EXERCISE DATA »
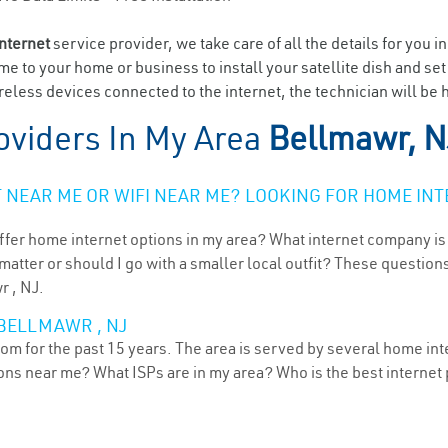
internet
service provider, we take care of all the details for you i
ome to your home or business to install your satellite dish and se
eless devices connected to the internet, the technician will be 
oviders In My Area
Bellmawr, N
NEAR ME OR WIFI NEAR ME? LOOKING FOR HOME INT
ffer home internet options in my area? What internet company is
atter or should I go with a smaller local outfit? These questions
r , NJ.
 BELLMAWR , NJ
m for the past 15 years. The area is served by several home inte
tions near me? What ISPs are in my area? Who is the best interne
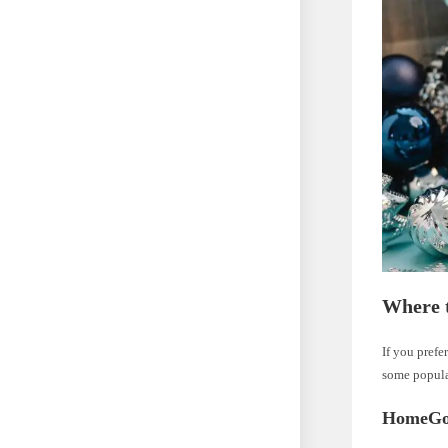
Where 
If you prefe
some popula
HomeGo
---
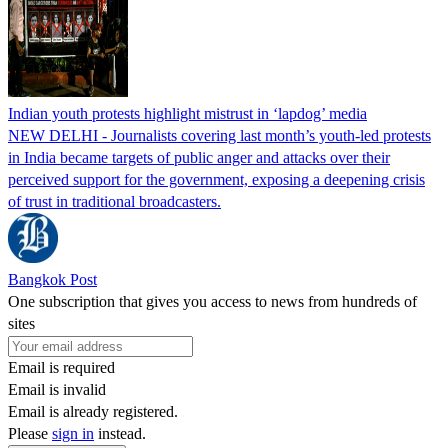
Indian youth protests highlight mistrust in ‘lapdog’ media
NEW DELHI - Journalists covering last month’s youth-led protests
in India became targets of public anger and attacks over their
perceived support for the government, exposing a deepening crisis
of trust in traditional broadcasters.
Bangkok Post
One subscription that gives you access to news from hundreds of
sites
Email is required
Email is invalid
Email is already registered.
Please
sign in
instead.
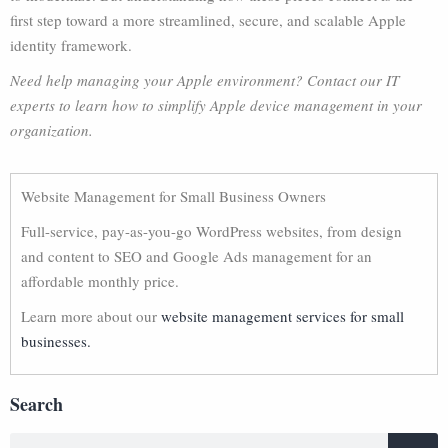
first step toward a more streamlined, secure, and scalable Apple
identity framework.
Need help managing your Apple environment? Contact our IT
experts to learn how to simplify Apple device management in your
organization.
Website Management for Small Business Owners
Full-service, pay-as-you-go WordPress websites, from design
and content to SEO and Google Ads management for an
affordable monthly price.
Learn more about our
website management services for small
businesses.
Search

PROBLEM REQUIREMENTS »
Find every line in the records that contains the word "Apple"; copy those lines.

EXERCISE RESPONSE »
first step toward a more streamlined, secure, and scalable Apple
Need help managing your Apple environment? Contact our IT
experts to learn how to simplify Apple device management in your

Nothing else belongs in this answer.